Based on both the immune escape score and fitness score, a statistical method is then used to give the variant an overall rank. Those with higher ranks compared to most other known variants spreading at the time were considered variants of concern.
The researchers tested the system by looking at the database where scientists deposit new SARS-CoV-2 genetic sequences and analyzing them every week from Sept. 16, 2020, to Nov. 23, 2021. During that period it spotted every variant of concern, except for one, on average 58 days before the WHO flagged it.
For variants Alpha to Mu, the researchers said, their early warning system was able to tell the variant was concerning when there were on average just 25 cases recorded in the database, compared to more than 1,500 cases by the time of WHO designation. For Omicron, the researchers said, the system flagged the variant immediately, finding it had the highest “immune escape” score of any of the 70,000 variants that had been analyzed during the study period.
Notably, the Delta variant was the one WHO “variant of concern” that the early warning system failed to accurately predict. The BioNTech and InstaDeep researchers attribute this to two possible factors. One is that one-quarter of their method is focused on changes to the spike protein that might enable it to evade antibodies. But it is known that antibodies continue to bind well with the Delta variant’s spike protein. Delta’s high transmissibility and ability to cause more severe disease seem to stem from mutations in other parts of the virus, the researchers said.

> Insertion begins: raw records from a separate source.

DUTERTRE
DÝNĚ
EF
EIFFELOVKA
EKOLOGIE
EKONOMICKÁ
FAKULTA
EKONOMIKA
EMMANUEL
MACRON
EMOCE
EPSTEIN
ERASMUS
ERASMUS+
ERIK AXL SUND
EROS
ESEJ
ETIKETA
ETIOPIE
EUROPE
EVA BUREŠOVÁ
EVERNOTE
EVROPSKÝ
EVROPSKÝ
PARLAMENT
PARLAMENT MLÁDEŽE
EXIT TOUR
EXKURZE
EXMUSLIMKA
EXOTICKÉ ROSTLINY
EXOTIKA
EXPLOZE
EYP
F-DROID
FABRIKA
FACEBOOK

Also, the Delta variant first emerged in India, which conducts relatively little genomic sequencing compared to the vast number of infections in the country. This might mean the limited genomic sequence data available was “insufficient to fully describe the epidemiological landscape in time,” the researchers said. They also said Indian government restrictions on the export of biological data might have restricted key sequence information from reaching the global databases that the researchers used to back-test their early warning system.